Friday, March 03, 2006

I Hope You Get the Chance to See Vito After

Image of Detective Vito Friscia via Dreamslate Productions site.

Perhaps you're not sure you're ready for a documentary with 9/11 at its heart. I wasn't completely sure, but I thought I might be. So, I went to the sneak preview of Vito After held especially for Mystery Writers of America, and I was really glad. Vito After deals with tough subjects, but with a light touch. I thought it was absolutely terrific, very high quality, and I hope it will be picked up somewhere for national distribution. People will be fascinated.

Detective Vito Friscia is a Brooklyn homicide detective who scrambled to the WTC on 9/11 and then spent months at Fresh Kills landfill frantically looking for remains and personal items in an attempt to provide concrete identification of victims for their families. After such intense, lengthy exposure to toxic debris, he's developed what cops nicknamed the WTC cough, but he's not pointing fingers. In fact, he and his brother cops are exactly what you imagine and want them to be: wisecracking, stoic, and loyal. Friscia's sister-in-law, Maria Pusateri, is the filmmaker following him over two years as he takes up his normal life interspersed with physicals he doesn't want to learn about consequences he'd rather ignore.

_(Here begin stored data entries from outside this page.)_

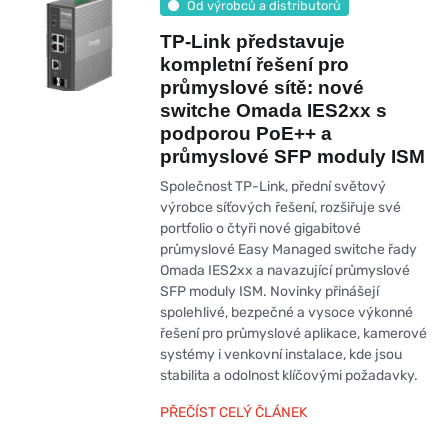
Od výrobců a distributorů
TP-Link představuje
kompletní řešení pro
průmyslové sítě: nové
switche Omada IES2xx s
podporou PoE++ a
průmyslové SFP moduly ISM
Společnost TP-Link, přední světový
výrobce síťových řešení, rozšiřuje své
portfolio o čtyři nové gigabitové
průmyslové Easy Managed switche řady
Omada IES2xx a navazující průmyslové
SFP moduly ISM. Novinky přinášejí
spolehlivé, bezpečné a vysoce výkonné
řešení pro průmyslové aplikace, kamerové
systémy i venkovní instalace, kde jsou
stabilita a odolnost klíčovými požadavky.
PŘEČÍST CELÝ ČLÁNEK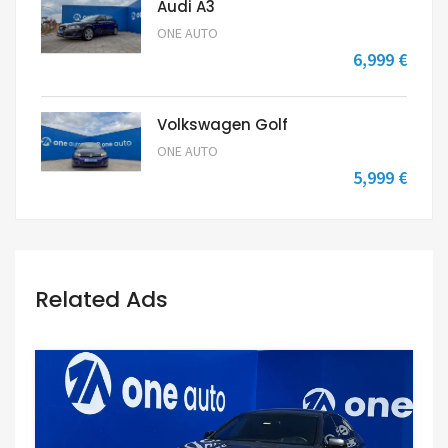
Audi A3
ONE AUTO
6,999 €
Volkswagen Golf
ONE AUTO
5,999 €
Related Ads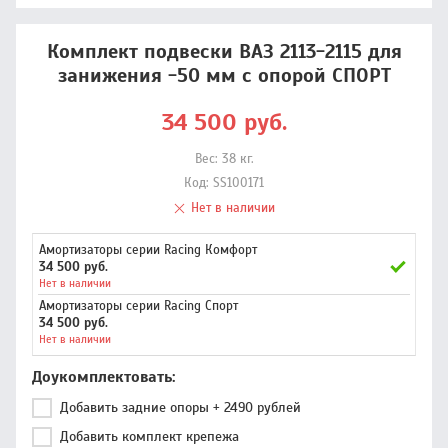
Комплект подвески ВАЗ 2113-2115 для
занижения -50 мм с опорой СПОРТ
34 500
руб.
Вес:
38
кг.
Код:
SS100171
Нет в наличии
Амортизаторы серии Racing Комфорт
34 500 руб.
Нет в наличии
Амортизаторы серии Racing Спорт
34 500 руб.
Нет в наличии
Доукомплектовать
Добавить задние опоры + 2490 рублей
Добавить комплект крепежа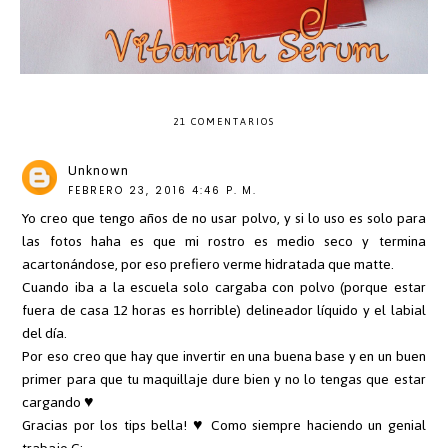
21 COMENTARIOS
Unknown
FEBRERO 23, 2016 4:46 P. M.
Yo creo que tengo años de no usar polvo, y si lo uso es solo para
las fotos haha es que mi rostro es medio seco y termina
acartonándose, por eso prefiero verme hidratada que matte.
Cuando iba a la escuela solo cargaba con polvo (porque estar
fuera de casa 12 horas es horrible) delineador líquido y el labial
del día.
Por eso creo que hay que invertir en una buena base y en un buen
primer para que tu maquillaje dure bien y no lo tengas que estar
cargando ♥
Gracias por los tips bella! ♥ Como siempre haciendo un genial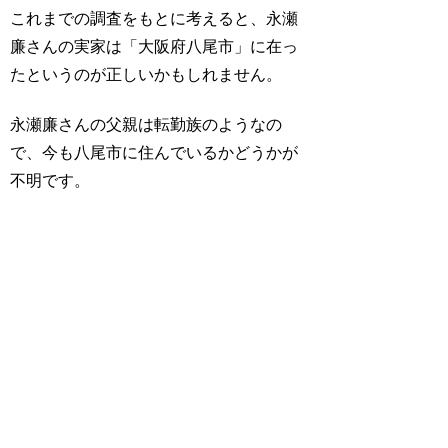
これまでの調査をもとに考えると、永瀬
廉さんの実家は「大阪府八尾市」に在っ
たというのが正しいかもしれません。
永瀬廉さんの父親は転勤族のようなの
で、今も八尾市に住んでいるかどうかが
不明です。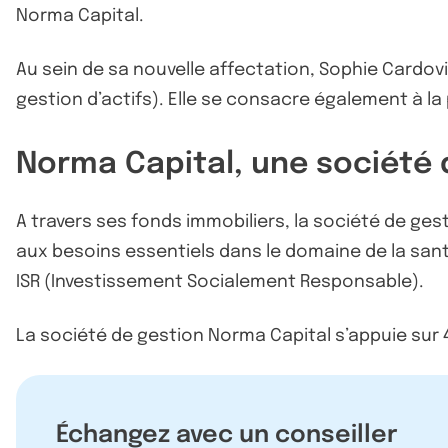
Norma Capital.
Au sein de sa nouvelle affectation, Sophie Cardo
gestion d’actifs). Elle se consacre également à l
Norma Capital, une société de
A travers ses fonds immobiliers, la société de gesti
aux besoins essentiels dans le domaine de la san
ISR (Investissement Socialement Responsable).
La société de gestion Norma Capital s’appuie sur 
Échangez avec un conseiller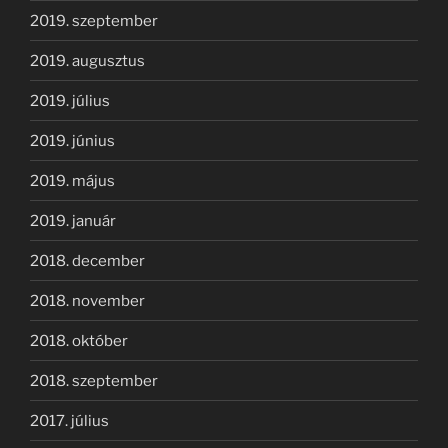
2019. szeptember
2019. augusztus
2019. július
2019. június
2019. május
2019. január
2018. december
2018. november
2018. október
2018. szeptember
2017. július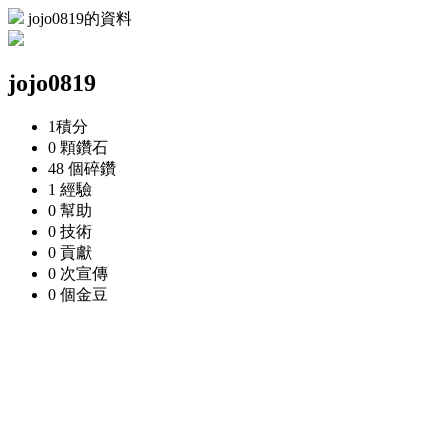
jojo0819的資料
jojo0819
1
積分
0 顆
鑽石
48 個
碎鑽
1
經驗
0
幫助
0
技術
0
貢獻
0 次
宣傳
0 個
金豆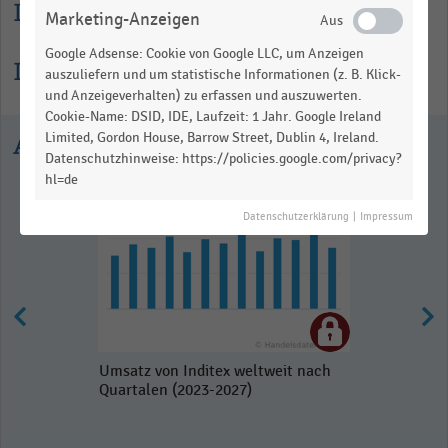
Lesehilfe
Marketing-Anzeigen
Google Adsense: Cookie von Google LLC, um Anzeigen
Informationen zur Statistik
auszuliefern und um statistische Informationen (z. B. Klick-
und Anzeigeverhalten) zu erfassen und auszuwerten.
Cookie-Name: DSID, IDE, Laufzeit: 1 Jahr. Google Ireland
Ausgewählte Statistiken
Limited, Gordon House, Barrow Street, Dublin 4, Ireland.
Datenschutzhinweise: https://policies.google.com/privacy?
hl=de
Datenschutzerklärung
|
Impressum
Umsatz von Inditex weltweit nach
Quartalen (2023-2027)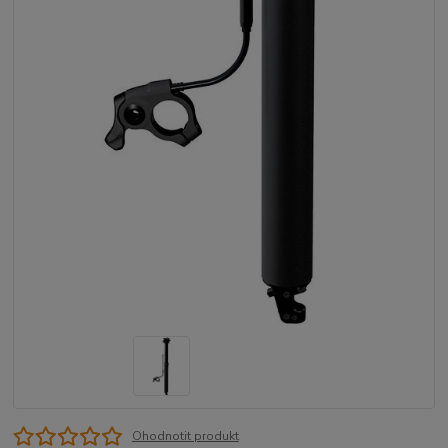
Ohodnotit produkt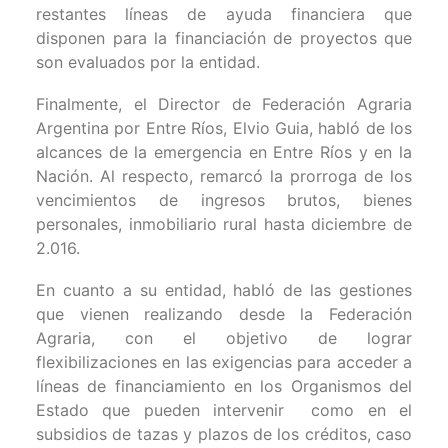
restantes líneas de ayuda financiera que
disponen para la financiación de proyectos que
son evaluados por la entidad.
Finalmente, el Director de Federación Agraria
Argentina por Entre Ríos, Elvio Guia, habló de los
alcances de la emergencia en Entre Ríos y en la
Nación. Al respecto, remarcó la prorroga de los
vencimientos de ingresos brutos, bienes
personales, inmobiliario rural hasta diciembre de
2.016.
En cuanto a su entidad, habló de las gestiones
que vienen realizando desde la Federación
Agraria, con el objetivo de lograr
flexibilizaciones en las exigencias para acceder a
líneas de financiamiento en los Organismos del
Estado que pueden intervenir como en el
subsidios de tazas y plazos de los créditos, caso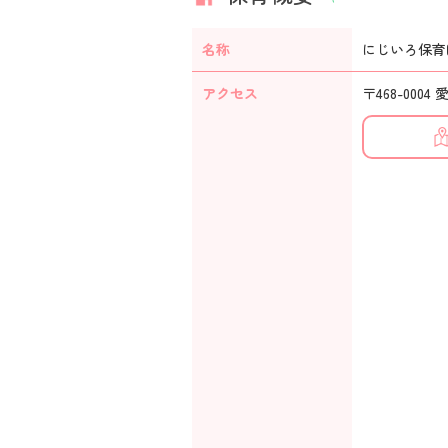
名称
にじいろ保育
アクセス
〒468-000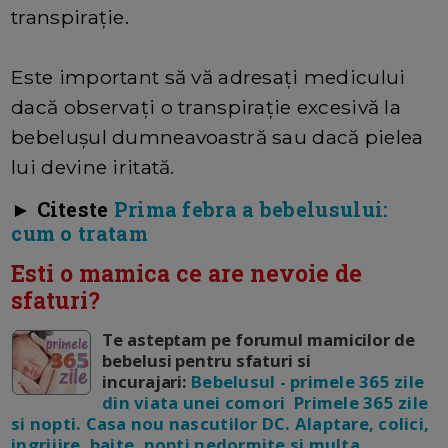
transpirație.
Este important să vă adresați medicului
dacă observați o transpirație excesivă la
bebelușul dumneavoastră sau dacă pielea
lui devine iritată.
► Citeste
Prima febra a bebelusului:
cum o tratam
Esti o mamica ce are nevoie de
sfaturi?
Te asteptam pe forumul mamicilor de
bebelusi pentru sfaturi si
incurajari:
Bebelusul - primele 365 zile
din viata unei comori Primele 365 zile
si nopti. Casa nou nascutilor DC. Alaptare, colici,
ingrijire, baite, nopti nedormite si multa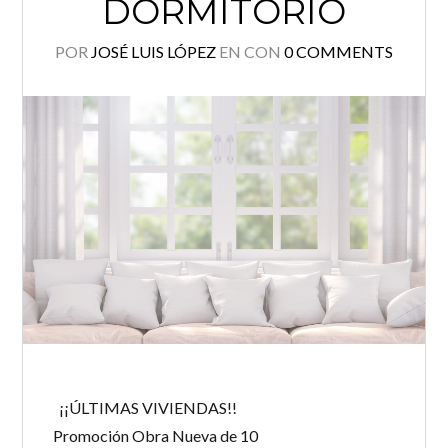
DORMITORIO
POR
JOSÉ LUIS LÓPEZ
EN
CON
0 COMMENTS
¡¡ÚLTIMAS VIVIENDAS!!
Promoción Obra Nueva de 10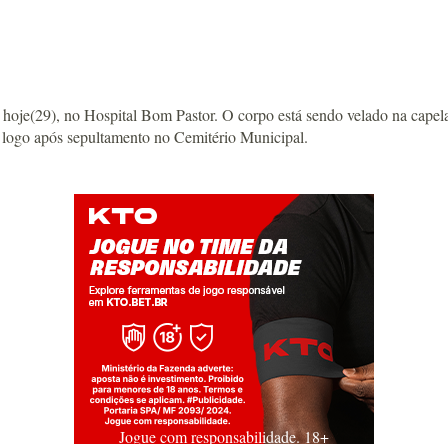
9), no Hospital Bom Pastor. O corpo está sendo velado na capela A
 logo após sepultamento no Cemitério Municipal.
Jogue com responsabilidade. 18+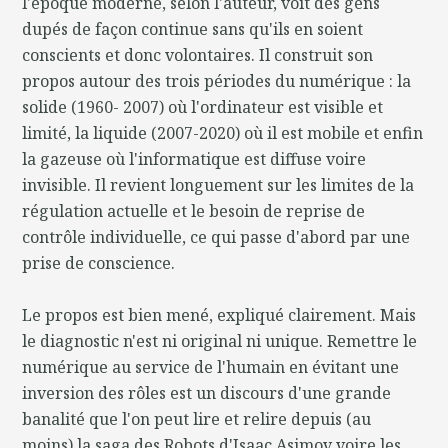
l'époque moderne, selon l'auteur, voit des gens
dupés de façon continue sans qu'ils en soient
conscients et donc volontaires. Il construit son
propos autour des trois périodes du numérique : la
solide (1960- 2007) où l'ordinateur est visible et
limité, la liquide (2007-2020) où il est mobile et enfin
la gazeuse où l'informatique est diffuse voire
invisible. Il revient longuement sur les limites de la
régulation actuelle et le besoin de reprise de
contrôle individuelle, ce qui passe d'abord par une
prise de conscience.
Le propos est bien mené, expliqué clairement. Mais
le diagnostic n'est ni original ni unique. Remettre le
numérique au service de l'humain en évitant une
inversion des rôles est un discours d'une grande
banalité que l'on peut lire et relire depuis (au
moins) la saga des Robots d'Isaac Asimov voire les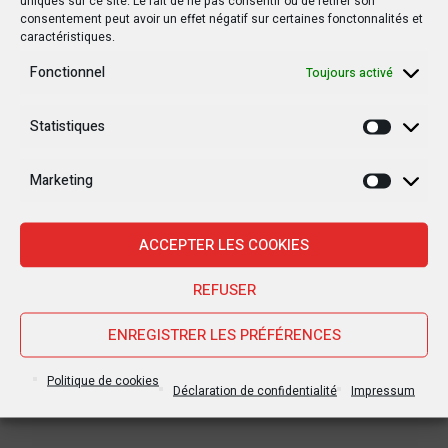
uniques sur ce site. Le fait de ne pas consentir ou de retirer son
consentement peut avoir un effet négatif sur certaines fonctonnalités et
caractéristiques.
Fonctionnel
Toujours activé
Autres postes
Statistiques
Statisti
POLITIQUE
POLITIQUE
Marketing
Marketi
ACCEPTER LES COOKIES
REFUSER
15 MARS 2019
20 OCTOBRE 2019
ENREGISTRER LES PRÉFÉRENCES
RDC : Un rapport de l’ONU
Le drapeau d’un pays
détaille les horreurs de
étranger flotte au Sud-
Politique de cookies
la violence à Yumbi
Kivu !
Déclaration de confidentialité
Impressum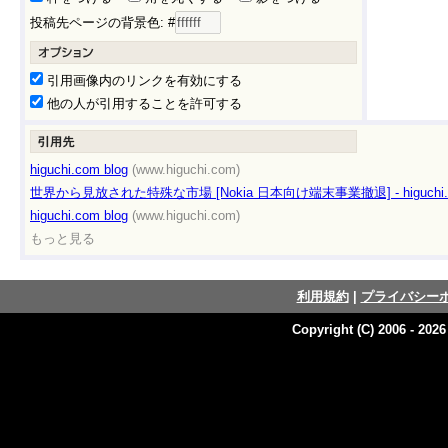
投稿先ページの背景色: #
引用画像内のリンクを有効にする
他の人が引用することを許可する
higuchi.com blog
(www.higuchi.com)
世界から見放された特殊な市場 [Nokia 日本向け端末事業撤退] - higuchi.co
higuchi.com blog
(www.higuchi.com)
もっと見る
利用規約
|
プライバシー
Copyright (C) 2006 - 202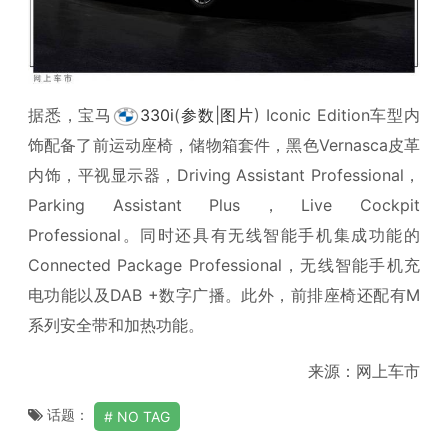
据悉，宝马
330i
(
参数
|
图片
) Iconic Edition车型内
饰配备了前运动座椅，储物箱套件，黑色Vernasca皮革
内饰，平视显示器，Driving Assistant Professional，
Parking Assistant Plus，Live Cockpit
Professional。同时还具有无线智能手机集成功能的
Connected Package Professional，无线智能手机充
电功能以及DAB +数字广播。此外，前排座椅还配有M
系列安全带和加热功能。
来源：网上车市
话题：
NO TAG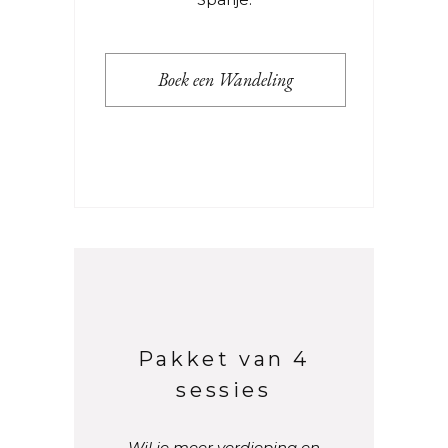
Boek een Wandeling
Pakket van 4
sessies
Wil je meer verdieping en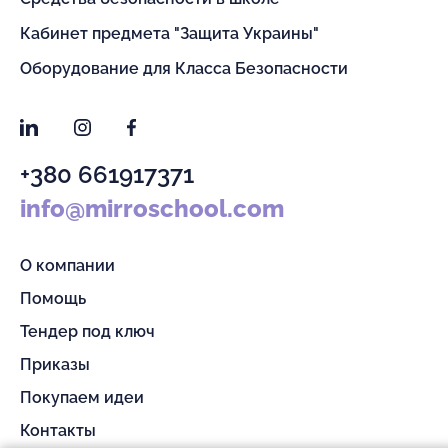
Кабинет предмета "Защита Украины"
Оборудование для Класса Безопасности
LinkedIn
Instagram
Facebook
+380 661917371
info@mirroschool.com
О компании
Помощь
Тендер под ключ
Приказы
Покупаем идеи
Контакты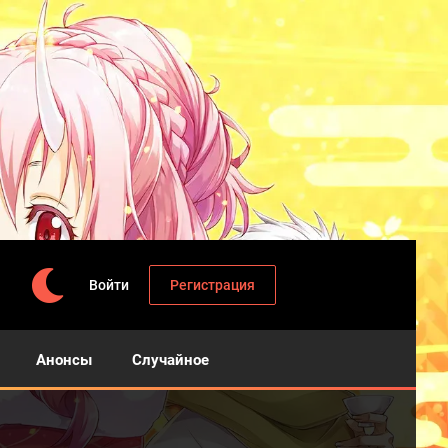
Войти
Регистрация
Анонсы
Случайное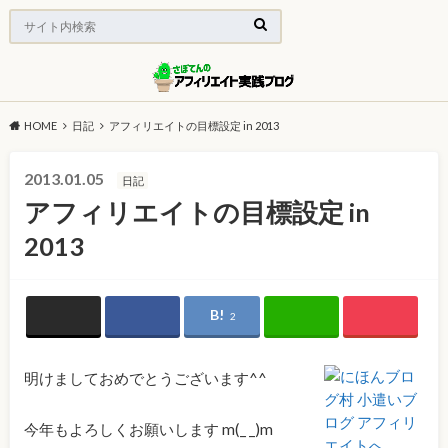
HOME
日記
アフィリエイトの目標設定 in 2013
2013.01.05
日記
アフィリエイトの目標設定 in
2013
2
明けましておめでとうございます^^
今年もよろしくお願いします m(_ _)m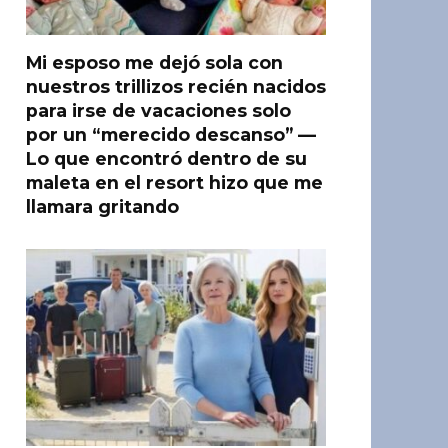
Mi esposo me dejó sola con
nuestros trillizos recién nacidos
para irse de vacaciones solo
por un “merecido descanso” —
Lo que encontró dentro de su
maleta en el resort hizo que me
llamara gritando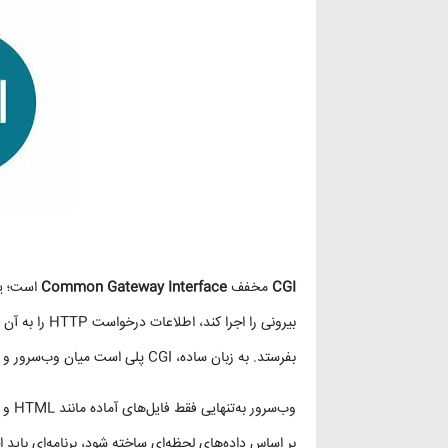
وردپرس
(۱۱)
ویدئو آموزشی
(۱۵)
CGI
مخفف
Common Gateway Interface
است؛ یک
بیرونی را اجرا
بفرستد. به زبان ساده، CGI پلی است میان وب‌سرور و برنامه‌ای که خودش وب‌سرور نیست.
وب‌سر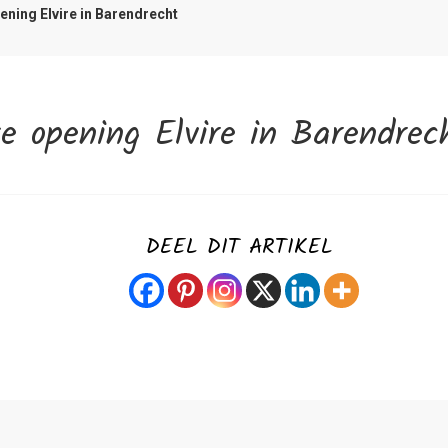
DEEL DIT ARTIKEL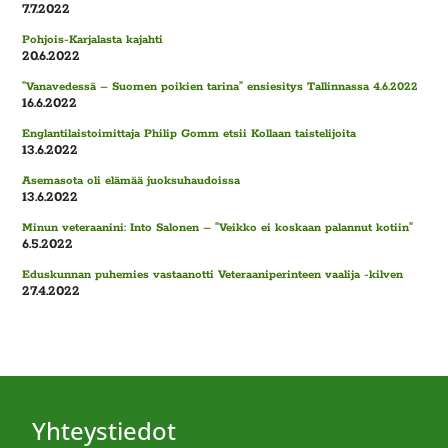
7.7.2022
Pohjois-Karjalasta kajahti
20.6.2022
”Vanavedessä – Suomen poikien tarina” ensiesitys Tallinnassa 4.6.2022
16.6.2022
Englantilaistoimittaja Philip Gomm etsii Kollaan taistelijoita
13.6.2022
Asemasota oli elämää juoksuhaudoissa
13.6.2022
Minun veteraanini: Into Salonen – ”Veikko ei koskaan palannut kotiin”
6.5.2022
Eduskunnan puhemies vastaanotti Veteraaniperinteen vaalija -kilven
27.4.2022
Yhteystiedot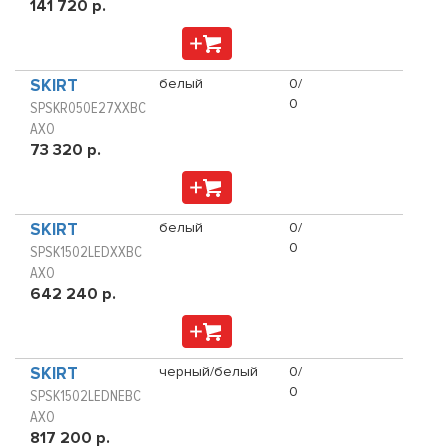
141 720 р.
SKIRT
белый
0/
0
SPSKR050E27XXBC
AXO
73 320 р.
SKIRT
белый
0/
0
SPSK1502LEDXXBC
AXO
642 240 р.
SKIRT
черный/белый
0/
0
SPSK1502LEDNEBC
AXO
817 200 р.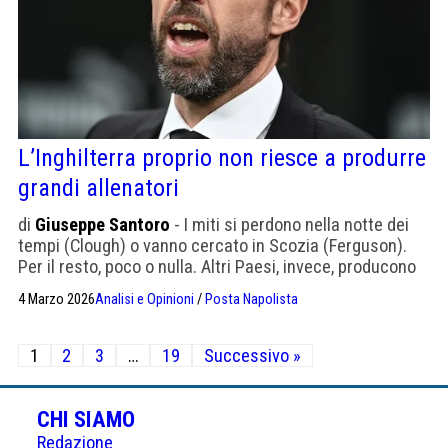
L’Inghilterra proprio non riesce a produrre
grandi allenatori
di
Giuseppe Santoro
- I miti si perdono nella notte dei
tempi (Clough) o vanno cercato in Scozia (Ferguson).
Per il resto, poco o nulla. Altri Paesi, invece, producono
grandi allenatori in serie
4 Marzo 2026
Analisi e Opinioni
/
Posta Napolista
Paginazione
1
2
3
…
19
Successivo »
degli
articoli
CHI SIAMO
Redazione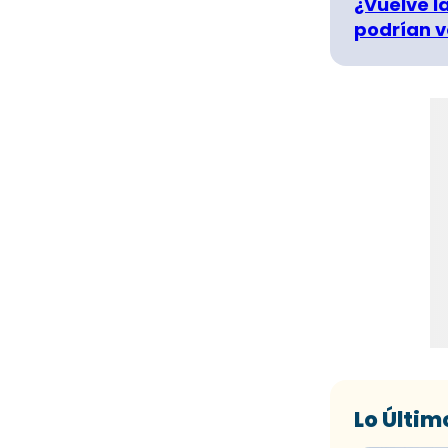
¿Vuelve la
podrían v
Lo Últim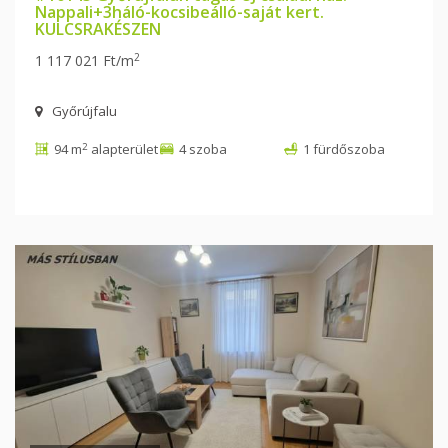
Nappali+3háló-kocsibeálló-saját kert.
KULCSRAKÉSZEN
2
1 117 021 Ft/m
Győrújfalu
2
94 m
alapterület
4 szoba
1 fürdőszoba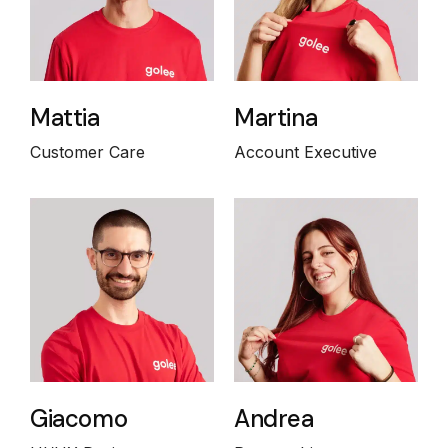
Mattia
Martina
Customer Care
Account Executive
Giacomo
Andrea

There's a hilarious scene where he's filling out a medical questionnaire at light speed, answering "Not At All" to every impairment from mental to respiratory to sexual. Pusateri asks him if he thinks all the cops answer the same way. "Yeah," he says, implying "of course." If the doctors want to show something's wrong with him, they'll have to prove it with a chest X-ray. He's not offering them any sob story, and his approach is typical of many of the heroes of that day. We see inside his family life, where the humor and love for them that Vito uses to cope is on display along with his mental toughness and willingness to trust fate. The portrayal of his psychological journey is strong, but the physical issues so many are suffering quietly is the revelation of the film.

All of NYC's 7,000+ detectives rotated through Fresh Kills sometime during the I.D. phase. All September and October, there were no days off, and often after Vito's 12-hour shifts, he'd volunteer to stay for an extra 8. He was not the only one. What makes the impact of his current circumstances even stronger is the documentary's simple, clear focus on Vito's specific story and its lack of easy conclusions or accusations. The country was subjected to a previously undreamed horror on September 11th. Vito and others who lived and worked around the debris were also in unimagined territory. Despite lingering symptoms that don't seem to improve with time and which are slowly debilitating some of his fellow cops, Vito doesn't regret the way he spent his days after 9/11. "....I would do it again. I would do it a hundred times if I had to do it, if I felt I could give anybody closure in their life."